Mon, Feb 05, 2018 - Page 14 News List

Amazon receives patents for worker wrist monitors

AFP, SAN FRANCISCO, California Inc has received patents for electronic systems that could enable warehouse monitoring through electronic pulses that guide employees by location.

The patent filings, first reported this week by the news site Geekwire, come amid concerns over workplace conditions for the company, which has seen rapid growth in its warehouses or “fulfillment centers” key to its logistics.

The publicly available patent documents show how wrist-worn devices could deliver ultrasonic pulses that could direct employees to the location of bins for packages being sought.
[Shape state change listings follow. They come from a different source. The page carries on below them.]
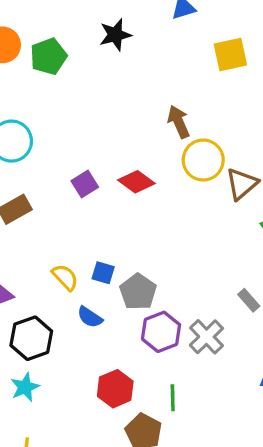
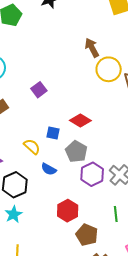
red diamond: (136, 182) -> (80, 120), moved
blue square: (103, 273) -> (53, 133), moved
green line: (173, 398) -> (116, 214), moved

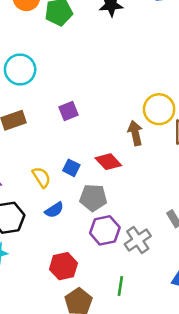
brown arrow: (92, 48) -> (135, 133), moved
gray pentagon: (76, 152) -> (93, 198), turned 30
blue semicircle: (49, 169) -> (54, 210), turned -77

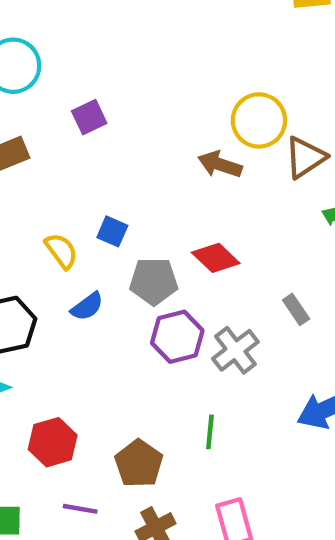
purple square: (68, 111) -> (89, 117), moved
brown arrow: (135, 133) -> (220, 164), turned -55
red diamond: (108, 162) -> (216, 258), moved
red hexagon: (63, 266) -> (53, 442), moved

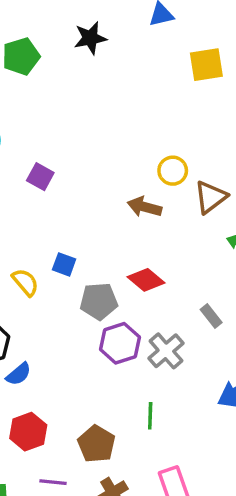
purple square: (89, 117) -> (40, 177), turned -32
yellow circle: (259, 120) -> (173, 171), size x0.7
blue semicircle: (87, 307) -> (19, 374), moved

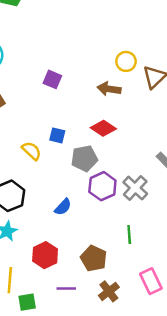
purple square: (40, 177) -> (52, 79), moved
red diamond: (146, 280) -> (103, 128), moved
blue semicircle: (19, 374) -> (63, 207), moved

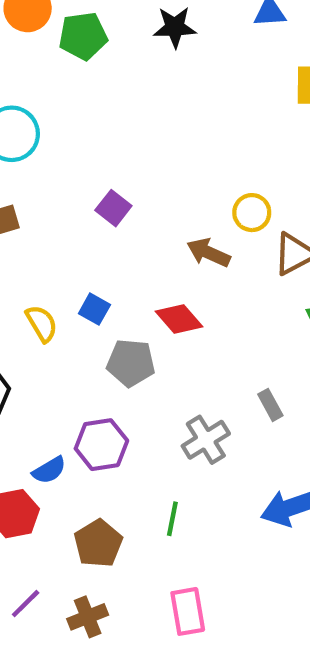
purple hexagon: (102, 186) -> (101, 445), moved
blue semicircle: (63, 207) -> (49, 470), moved
purple line: (66, 289) -> (26, 604), moved, turned -60
brown cross: (109, 291) -> (88, 617), moved

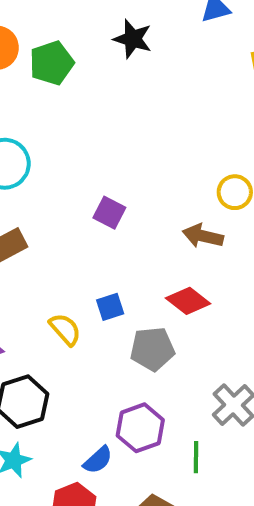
black star: (175, 27) -> (133, 39), turned 30
blue square: (94, 309) -> (110, 307), turned -36
green line: (172, 519) -> (196, 457), moved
“Ultrasonic tracking of a worker’s hands might be used to monitor performance of assigned tasks,” one of the documents said. “The ultrasonic unit is configured to be worn by a user in proximity to the user’s hand and to periodically emit ultrasonic sound pulses... The management module monitors performance of an assigned task based on the identified inventory bin.”
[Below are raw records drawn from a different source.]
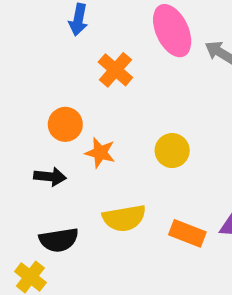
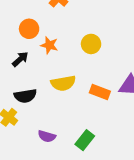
black arrow: (50, 177) -> (20, 59), turned -48

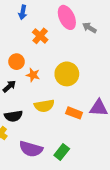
yellow circle: (91, 44) -> (67, 74), size x1.5
purple semicircle: (47, 136) -> (31, 149), size x1.6

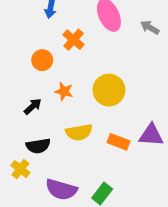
gray arrow: (89, 28) -> (150, 27), moved
orange circle: (17, 62) -> (42, 60), moved

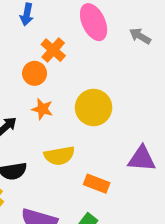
orange circle: (42, 60) -> (35, 73), moved
orange rectangle: (118, 142) -> (97, 184), moved

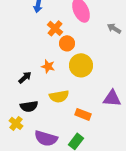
gray arrow: (140, 36) -> (114, 28), moved
orange circle: (35, 73) -> (67, 43), moved

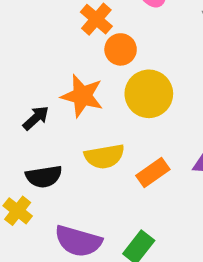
orange star: (48, 66) -> (82, 96), size x1.5
orange rectangle: (83, 114) -> (153, 173), moved, turned -56

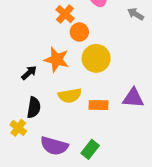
orange rectangle: (153, 173) -> (98, 105), turned 36
black semicircle: (44, 177) -> (34, 107), turned -72

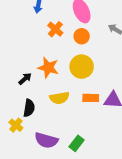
orange circle: (79, 32) -> (82, 36), moved
orange rectangle: (98, 105) -> (91, 98), moved

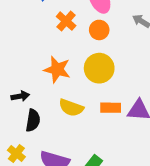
black arrow: (25, 79) -> (20, 96), moved, turned 32
yellow semicircle: (59, 98) -> (71, 108), turned 30
yellow cross: (16, 125) -> (16, 153), moved

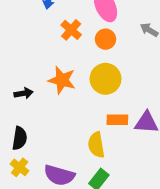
black arrow: (20, 96) -> (24, 93), moved
yellow semicircle: (71, 108) -> (96, 145), moved, turned 60
black semicircle: (33, 120) -> (20, 138), moved

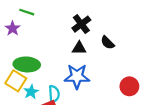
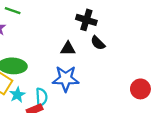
black cross: (81, 24) -> (86, 20), moved, turned -36
red circle: (129, 86) -> (140, 89), moved

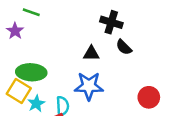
red circle: (140, 89) -> (149, 97), moved

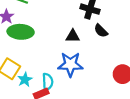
green ellipse: (31, 72) -> (21, 32), moved

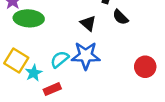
black triangle: (73, 36) -> (88, 23), turned 40
cyan semicircle: (48, 82) -> (60, 59), moved, turned -126

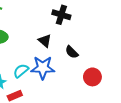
black semicircle: (120, 17) -> (72, 52), moved

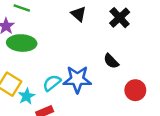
black cross: (61, 15) -> (120, 18), moved, turned 30
black triangle: (45, 41) -> (79, 14), moved

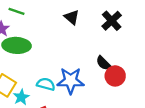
cyan semicircle: (52, 83) -> (46, 84), turned 54
red circle: (135, 90) -> (115, 76), moved

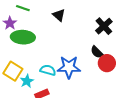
black triangle: (72, 17) -> (59, 15), moved
black cross: (112, 21) -> (104, 26), moved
In a statement, Amazon said it files numerous patents on new technologies that might or might not be implemented.

“The speculation about this patent is misguided,” the statement said. “This idea, if implemented in the future, would improve the process for our fulfillment associates. By moving equipment to associates’ wrists, we could free up their hands from scanners and their eyes from computer screens.”

Any deployment of such systems would likely trigger a backlash over labor conditions and heighten fears over workplace surveillance.

In the patent document, Amazon said the system is designed to help with “time-consuming acts” to locate items in warehouses.

Amazon’s growth has been fueled by technologies that help it speed up shipments to enable deliveries in one or two days. It has invested heavily in automated technology and robotics.

In 2015, a New York Times article described Amazon’s workplace culture as a “hurtful,” Darwinian setting in which employees were pitted against one another to the point of tears to improve productivity.

At the time, Amazon chief executive and founder Jeff Bezos said he did not recognize what he called the depiction of “a soulless, dystopian workplace.”